Data in this exercise:
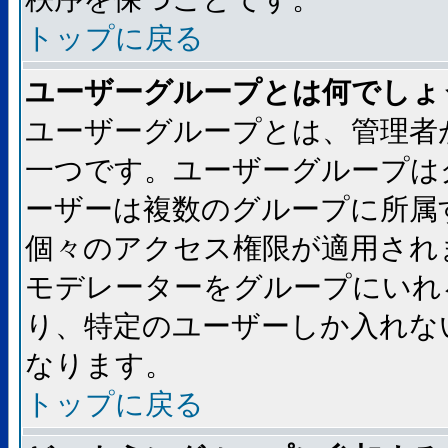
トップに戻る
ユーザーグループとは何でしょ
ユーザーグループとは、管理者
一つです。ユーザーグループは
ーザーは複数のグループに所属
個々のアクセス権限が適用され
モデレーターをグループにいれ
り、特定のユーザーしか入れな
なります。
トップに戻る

What this task involves: What is wanted is a word-for-word restatement of the entries, without their images.

Solution to this exercise:
トップに戻る
ユーザーグループとは何でしょ
ユーザーグループとは、管理者
一つです。ユーザーグループは
ーザーは複数のグループに所属
個々のアクセス権限が適用され
モデレーターをグループにいれ
り、特定のユーザーしか入れな
なります。
トップに戻る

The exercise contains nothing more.